Segundo volume de "A Balada do Mar Salgado"
Por: CARLOS PESSOA

Num acesso de fúria assassina, o Monge lança Corto Maltese para um precipício. Mas, como Ulisses, o herói é um marinheiro que segue de aventura em aventura.

O Monge acaba de saber a terrível verdade a respeito dos dois adolescentes salvos por Raspoutine no alto mar. Sem antecipar o desenlace da história e, com isso, retirar o prazer da leitura, dir-se-á apenas que as vidas de Pandora e Cain deixam de estar em perigo. Mas estas revelações obrigam o misterioso senhor da Ilha Escondida a alterar os seus planos. Decide partir para continuar com os ataques aos navios Aliados e quer que Corto Maltese siga com ele. A crueza e sinceridade das respostas do marinheiro - "se pudesse ir-me embora com o dinheiro [do tesouro] partiria imediatamente" - não o fazem mudar de opinião. Corto é o único em quem confia e, além disso, ao levá-lo consigo impede-o de "se armar em esperto com Pandora" na sua ausência. O marinheiro ri-se-lhe na cara e a partir desse momento os acontecimentos precipitam-se. Com as forças duplicadas pela fúria, o Monge arrasta Corto até um promontório, de onde o lança no abismo.

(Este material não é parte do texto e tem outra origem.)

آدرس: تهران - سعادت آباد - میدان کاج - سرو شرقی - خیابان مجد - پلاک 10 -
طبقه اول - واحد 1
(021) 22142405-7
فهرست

Durante algum tempo não se sabe o que lhe aconteceu, mas não há verdadeiramente razões para os leitores se inquietarem. No tabuleiro de xadrez em que os deuses decidem do destino dos mortais que eles criaram e por quem são sonhados, as trajectórias de Raspoutine, Pandora, Cain e Crânio seguem o seu rumo inexorável. Só Corto parece escapar de alguma forma a essa lógica implacável. Como Ulisses, o herói mítico de Homero, Corto Maltese é um marinheiro que vai de aventura em aventura, percorrendo assim os caminhos do mundo exterior e interior. Tal como nós, também ele sabe que nada lhe pode acontecer e é nessa atitude singular perante a vida, a morte e o perigo que reside uma das chaves do infinito encanto da criação de Hugo Pratt.